Springer Texts in Business and Economics
Sample Selection and Non-response
Non-response is a big problem plaguing survey data. Some individuals refuse to respond and some do not answer all the questions, especially on relevant economic variables like income. Suppose we interviewed randomly 150 individuals upon their graduation from high school. Among these, 50 were female and 100 were male. A year later, we try to re-interview these individuals to find out whether they are employed or not. Only 70 out of 100 males and 40 out of 50 females were located and interviewed a year later. Out of those re-interviewed, 60 males and 20 females were found to be employed. Let y = 1 if the individual is employed and zero if not. Let x be the sex of this individual and let z = 1 if this individual is located and interviewed a year later and zero otherwise.
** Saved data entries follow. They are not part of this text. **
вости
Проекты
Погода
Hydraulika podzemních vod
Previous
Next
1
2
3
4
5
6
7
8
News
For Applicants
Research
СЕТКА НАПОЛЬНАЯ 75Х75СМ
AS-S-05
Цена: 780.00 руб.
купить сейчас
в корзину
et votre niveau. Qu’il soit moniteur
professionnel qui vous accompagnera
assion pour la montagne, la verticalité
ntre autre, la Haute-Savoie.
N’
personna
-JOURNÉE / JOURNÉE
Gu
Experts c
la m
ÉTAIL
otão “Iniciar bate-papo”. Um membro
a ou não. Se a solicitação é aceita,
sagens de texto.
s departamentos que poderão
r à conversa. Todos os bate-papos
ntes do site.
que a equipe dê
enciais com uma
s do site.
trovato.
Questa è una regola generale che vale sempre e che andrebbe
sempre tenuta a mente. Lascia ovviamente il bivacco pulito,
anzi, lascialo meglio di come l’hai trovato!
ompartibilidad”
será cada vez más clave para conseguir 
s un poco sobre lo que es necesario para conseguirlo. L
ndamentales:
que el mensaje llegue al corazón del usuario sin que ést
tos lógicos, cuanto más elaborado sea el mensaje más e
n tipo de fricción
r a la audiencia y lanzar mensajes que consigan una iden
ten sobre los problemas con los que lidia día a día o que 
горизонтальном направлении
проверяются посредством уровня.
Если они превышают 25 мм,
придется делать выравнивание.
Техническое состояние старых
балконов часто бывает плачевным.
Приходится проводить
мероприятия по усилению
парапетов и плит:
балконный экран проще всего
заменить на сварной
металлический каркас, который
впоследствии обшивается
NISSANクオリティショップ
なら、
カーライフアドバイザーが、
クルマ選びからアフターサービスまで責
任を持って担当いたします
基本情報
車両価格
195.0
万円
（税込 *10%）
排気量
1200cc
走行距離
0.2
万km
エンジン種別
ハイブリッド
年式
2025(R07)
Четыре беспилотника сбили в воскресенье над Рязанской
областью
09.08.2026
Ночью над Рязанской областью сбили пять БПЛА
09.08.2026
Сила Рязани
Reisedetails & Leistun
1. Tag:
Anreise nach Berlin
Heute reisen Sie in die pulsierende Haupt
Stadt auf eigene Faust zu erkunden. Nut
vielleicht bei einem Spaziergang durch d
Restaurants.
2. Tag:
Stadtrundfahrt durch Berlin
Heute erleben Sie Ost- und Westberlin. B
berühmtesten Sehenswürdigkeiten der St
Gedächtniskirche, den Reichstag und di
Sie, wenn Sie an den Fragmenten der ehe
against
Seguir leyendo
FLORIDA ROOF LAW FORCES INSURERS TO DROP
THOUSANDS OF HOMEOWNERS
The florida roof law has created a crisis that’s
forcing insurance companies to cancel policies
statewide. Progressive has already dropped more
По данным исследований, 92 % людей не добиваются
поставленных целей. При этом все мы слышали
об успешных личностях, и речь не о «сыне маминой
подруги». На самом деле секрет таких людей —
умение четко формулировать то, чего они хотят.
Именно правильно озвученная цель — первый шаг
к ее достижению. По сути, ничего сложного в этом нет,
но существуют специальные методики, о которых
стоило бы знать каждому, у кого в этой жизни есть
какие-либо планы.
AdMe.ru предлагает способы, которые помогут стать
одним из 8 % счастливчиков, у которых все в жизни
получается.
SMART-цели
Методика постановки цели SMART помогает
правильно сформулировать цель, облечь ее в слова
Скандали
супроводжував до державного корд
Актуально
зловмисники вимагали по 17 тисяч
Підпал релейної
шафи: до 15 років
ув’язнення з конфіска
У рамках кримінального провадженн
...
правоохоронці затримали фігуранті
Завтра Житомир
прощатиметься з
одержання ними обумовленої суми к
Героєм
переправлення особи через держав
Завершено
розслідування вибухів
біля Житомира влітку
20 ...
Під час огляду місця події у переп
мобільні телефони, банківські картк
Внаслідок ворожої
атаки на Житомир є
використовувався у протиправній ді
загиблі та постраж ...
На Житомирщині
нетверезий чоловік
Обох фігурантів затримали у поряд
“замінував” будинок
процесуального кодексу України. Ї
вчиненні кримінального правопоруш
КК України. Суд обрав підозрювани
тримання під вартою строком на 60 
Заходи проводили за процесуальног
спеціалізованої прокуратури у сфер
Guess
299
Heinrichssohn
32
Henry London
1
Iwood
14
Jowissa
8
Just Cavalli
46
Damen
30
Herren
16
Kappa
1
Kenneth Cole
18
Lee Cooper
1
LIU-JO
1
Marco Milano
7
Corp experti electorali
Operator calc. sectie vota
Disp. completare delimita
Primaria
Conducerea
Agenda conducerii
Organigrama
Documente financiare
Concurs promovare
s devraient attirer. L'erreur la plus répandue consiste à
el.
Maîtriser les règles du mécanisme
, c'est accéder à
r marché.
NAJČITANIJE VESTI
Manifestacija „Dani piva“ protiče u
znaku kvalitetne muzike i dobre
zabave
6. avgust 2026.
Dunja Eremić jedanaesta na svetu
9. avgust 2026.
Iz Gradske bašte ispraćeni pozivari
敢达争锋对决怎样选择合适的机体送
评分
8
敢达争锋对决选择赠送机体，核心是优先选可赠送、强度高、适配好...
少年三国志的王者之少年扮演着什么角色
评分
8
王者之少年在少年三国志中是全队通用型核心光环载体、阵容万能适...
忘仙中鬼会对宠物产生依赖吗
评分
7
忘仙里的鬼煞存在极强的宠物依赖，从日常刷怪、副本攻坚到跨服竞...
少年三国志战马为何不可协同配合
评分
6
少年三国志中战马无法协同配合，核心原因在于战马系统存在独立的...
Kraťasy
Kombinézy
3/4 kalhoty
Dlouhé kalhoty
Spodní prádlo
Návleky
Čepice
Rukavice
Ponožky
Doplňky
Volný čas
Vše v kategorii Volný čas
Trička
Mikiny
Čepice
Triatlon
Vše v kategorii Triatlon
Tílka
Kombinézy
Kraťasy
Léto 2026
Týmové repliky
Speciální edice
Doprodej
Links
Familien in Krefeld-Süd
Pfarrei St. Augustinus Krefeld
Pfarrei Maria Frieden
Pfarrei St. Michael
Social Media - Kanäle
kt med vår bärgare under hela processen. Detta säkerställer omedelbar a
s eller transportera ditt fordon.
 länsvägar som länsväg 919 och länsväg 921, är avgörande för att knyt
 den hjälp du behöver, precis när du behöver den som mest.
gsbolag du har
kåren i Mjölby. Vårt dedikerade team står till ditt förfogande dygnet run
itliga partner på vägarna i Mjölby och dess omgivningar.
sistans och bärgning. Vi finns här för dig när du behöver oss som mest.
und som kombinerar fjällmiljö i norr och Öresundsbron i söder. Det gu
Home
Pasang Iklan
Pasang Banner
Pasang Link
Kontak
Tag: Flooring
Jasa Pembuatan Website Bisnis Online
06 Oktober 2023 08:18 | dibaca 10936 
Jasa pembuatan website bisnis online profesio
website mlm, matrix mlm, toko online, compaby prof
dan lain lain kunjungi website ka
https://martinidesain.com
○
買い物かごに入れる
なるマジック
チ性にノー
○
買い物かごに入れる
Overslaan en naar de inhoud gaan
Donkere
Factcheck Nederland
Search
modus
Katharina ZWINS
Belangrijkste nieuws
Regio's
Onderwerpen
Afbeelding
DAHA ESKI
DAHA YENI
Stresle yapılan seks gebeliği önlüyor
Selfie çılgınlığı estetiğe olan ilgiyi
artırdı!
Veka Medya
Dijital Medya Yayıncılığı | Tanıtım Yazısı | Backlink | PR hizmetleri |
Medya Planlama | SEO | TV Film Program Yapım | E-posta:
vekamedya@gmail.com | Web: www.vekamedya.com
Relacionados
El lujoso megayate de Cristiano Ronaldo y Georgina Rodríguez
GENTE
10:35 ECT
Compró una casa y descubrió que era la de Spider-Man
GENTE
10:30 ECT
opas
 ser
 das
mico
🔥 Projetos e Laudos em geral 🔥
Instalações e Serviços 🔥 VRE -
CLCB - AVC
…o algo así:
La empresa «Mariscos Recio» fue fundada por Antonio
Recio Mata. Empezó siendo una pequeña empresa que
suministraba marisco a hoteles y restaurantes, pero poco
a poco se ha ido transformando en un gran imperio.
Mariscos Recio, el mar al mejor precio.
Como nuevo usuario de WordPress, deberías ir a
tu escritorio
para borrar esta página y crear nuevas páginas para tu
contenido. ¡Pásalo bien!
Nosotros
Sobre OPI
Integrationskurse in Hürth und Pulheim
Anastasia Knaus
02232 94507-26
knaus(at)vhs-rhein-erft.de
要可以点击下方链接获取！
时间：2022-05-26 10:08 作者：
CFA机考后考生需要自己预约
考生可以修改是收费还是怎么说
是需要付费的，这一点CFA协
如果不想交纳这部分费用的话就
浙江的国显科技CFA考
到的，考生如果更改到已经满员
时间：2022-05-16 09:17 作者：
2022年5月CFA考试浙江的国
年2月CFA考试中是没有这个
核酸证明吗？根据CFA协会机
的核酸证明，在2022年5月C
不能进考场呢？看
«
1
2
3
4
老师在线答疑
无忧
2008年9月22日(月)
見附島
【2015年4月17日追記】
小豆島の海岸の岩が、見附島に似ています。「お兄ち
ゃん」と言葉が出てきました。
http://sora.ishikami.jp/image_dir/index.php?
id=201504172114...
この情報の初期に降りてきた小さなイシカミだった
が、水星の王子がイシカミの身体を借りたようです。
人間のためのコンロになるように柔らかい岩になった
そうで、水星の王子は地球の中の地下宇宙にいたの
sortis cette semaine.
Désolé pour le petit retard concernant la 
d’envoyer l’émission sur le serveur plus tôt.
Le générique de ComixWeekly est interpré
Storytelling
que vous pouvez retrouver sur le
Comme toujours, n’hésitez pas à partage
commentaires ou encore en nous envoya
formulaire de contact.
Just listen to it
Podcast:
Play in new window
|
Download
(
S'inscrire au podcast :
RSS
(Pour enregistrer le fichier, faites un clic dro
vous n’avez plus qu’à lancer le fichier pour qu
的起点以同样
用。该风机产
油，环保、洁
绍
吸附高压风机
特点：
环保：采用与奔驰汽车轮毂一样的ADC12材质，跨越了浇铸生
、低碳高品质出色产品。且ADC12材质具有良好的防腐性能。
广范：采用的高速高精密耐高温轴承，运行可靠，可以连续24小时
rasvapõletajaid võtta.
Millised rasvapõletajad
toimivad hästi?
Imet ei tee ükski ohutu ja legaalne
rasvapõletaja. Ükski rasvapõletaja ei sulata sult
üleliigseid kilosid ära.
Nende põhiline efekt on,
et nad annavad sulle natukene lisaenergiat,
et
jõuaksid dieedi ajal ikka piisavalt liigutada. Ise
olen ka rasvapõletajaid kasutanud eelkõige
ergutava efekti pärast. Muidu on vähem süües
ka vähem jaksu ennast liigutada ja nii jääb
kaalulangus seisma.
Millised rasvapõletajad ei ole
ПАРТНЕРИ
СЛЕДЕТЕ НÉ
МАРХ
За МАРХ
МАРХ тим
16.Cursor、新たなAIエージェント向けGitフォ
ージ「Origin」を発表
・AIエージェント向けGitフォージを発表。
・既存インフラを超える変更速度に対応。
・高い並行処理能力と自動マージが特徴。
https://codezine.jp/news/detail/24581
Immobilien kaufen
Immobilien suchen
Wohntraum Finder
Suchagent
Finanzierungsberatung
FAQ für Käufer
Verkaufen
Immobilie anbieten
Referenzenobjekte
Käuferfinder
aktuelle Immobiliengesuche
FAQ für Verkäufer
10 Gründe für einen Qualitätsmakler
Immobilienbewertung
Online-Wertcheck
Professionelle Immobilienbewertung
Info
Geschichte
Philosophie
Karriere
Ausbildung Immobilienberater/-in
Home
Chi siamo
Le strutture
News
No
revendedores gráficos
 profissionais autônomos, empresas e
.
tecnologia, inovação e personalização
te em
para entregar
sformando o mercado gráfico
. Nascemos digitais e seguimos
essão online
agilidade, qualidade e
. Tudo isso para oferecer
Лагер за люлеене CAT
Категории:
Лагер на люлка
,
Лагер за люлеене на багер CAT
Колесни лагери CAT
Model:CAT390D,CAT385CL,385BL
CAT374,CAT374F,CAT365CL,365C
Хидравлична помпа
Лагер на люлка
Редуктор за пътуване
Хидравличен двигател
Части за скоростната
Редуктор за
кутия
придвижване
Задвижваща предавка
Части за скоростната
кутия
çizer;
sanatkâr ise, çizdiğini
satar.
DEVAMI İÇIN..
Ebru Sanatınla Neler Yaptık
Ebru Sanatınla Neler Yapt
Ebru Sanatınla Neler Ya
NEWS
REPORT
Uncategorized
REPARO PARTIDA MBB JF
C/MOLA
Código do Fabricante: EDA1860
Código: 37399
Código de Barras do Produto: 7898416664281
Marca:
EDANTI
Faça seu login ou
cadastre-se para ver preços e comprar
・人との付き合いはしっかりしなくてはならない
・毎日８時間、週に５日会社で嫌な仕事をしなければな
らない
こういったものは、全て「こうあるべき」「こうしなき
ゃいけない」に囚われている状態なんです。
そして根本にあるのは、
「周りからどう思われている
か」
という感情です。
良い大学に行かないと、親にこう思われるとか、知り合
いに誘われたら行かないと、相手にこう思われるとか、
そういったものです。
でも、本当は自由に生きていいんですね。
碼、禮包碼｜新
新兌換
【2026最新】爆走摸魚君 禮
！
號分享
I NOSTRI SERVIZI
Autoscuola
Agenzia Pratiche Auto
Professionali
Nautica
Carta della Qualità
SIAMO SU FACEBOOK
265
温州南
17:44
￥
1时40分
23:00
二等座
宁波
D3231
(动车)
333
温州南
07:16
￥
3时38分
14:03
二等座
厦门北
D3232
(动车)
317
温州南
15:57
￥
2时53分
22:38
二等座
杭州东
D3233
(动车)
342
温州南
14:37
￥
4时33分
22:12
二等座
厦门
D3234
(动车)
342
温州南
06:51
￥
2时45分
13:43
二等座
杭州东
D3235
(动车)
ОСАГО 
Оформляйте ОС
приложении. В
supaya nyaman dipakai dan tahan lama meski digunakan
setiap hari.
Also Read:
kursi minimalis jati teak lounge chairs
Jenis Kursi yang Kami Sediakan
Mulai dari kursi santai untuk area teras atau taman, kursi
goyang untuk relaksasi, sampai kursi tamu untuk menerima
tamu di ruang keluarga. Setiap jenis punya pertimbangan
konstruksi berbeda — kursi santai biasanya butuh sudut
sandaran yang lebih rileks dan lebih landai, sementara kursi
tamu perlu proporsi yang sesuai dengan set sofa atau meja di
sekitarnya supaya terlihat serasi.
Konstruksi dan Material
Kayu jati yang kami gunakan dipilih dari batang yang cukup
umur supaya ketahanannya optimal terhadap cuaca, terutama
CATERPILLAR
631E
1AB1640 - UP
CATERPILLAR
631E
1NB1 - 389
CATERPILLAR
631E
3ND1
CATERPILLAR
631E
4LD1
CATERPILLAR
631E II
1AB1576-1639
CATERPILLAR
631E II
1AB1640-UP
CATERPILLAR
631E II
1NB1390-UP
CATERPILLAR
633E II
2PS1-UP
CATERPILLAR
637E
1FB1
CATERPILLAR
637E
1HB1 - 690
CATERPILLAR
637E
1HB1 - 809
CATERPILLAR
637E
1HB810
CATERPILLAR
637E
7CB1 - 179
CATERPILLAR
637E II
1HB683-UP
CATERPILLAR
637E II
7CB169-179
Conditioning on sex of the respondent one can compute the probability of being employed a year after high school graduation as follows:
Pr[y = 1/x] = Pr[y = 1/x, z = 1] Pr[z = 1/x]+ Pr[y = 1/x, z = 0] Pr[z = 0/x]
In this case, Pr[y = 1/Male, z = 1] = 60/70, Pr[z = 1/Male] = 70/100 and Pr[z = 0/Male] = 30/100. But the sampling process is uninormative about the non-respondents or the censored observations, i. e., Pr[y = 1/Male, z = 0]. Therefore, in the absence of other information
Pr[y = 1/Male] = (0.6) + (0.3) Pr[y = 1/Male, z = 0]
Manski (1995) argues that one can estimate bounds on this probability. In fact, replacing 0 < Pr[y = 1/Male, z = 0] < 1 by its bounds, yields
0.6 < Pr[y = 1/Male] < 0.9
with the width of the bound equal to the probability of non-response conditioning on Males, i. e., Pr[z = 0/Male] = 0.3. Similarly, 0.4 < Pr[y = 1/Female] < 0.6 with the width of the bound equal to the probability of non-response conditioning on Females, i. e., Pr[z = 0/Female] = 10/50 = 0.2. Manski (1995) argues that these bounds are informative and should be the starting point of empirical analysis. Researchers assuming that non-response is ignorable or exogenous are imposing the following restriction
Pr[y = 1/Male, z = 1] = Pr[y = 1/Male, z = 0] = Pr[y = 1/Male] = 60/70 Pr[y = 1/Female, z = 1] = Pr[y = 1/Female, z = 0] = Pr[y = 1/Female] =20/40
To the extent that these probabilities are different casts doubt on the ignorable non-response assumption.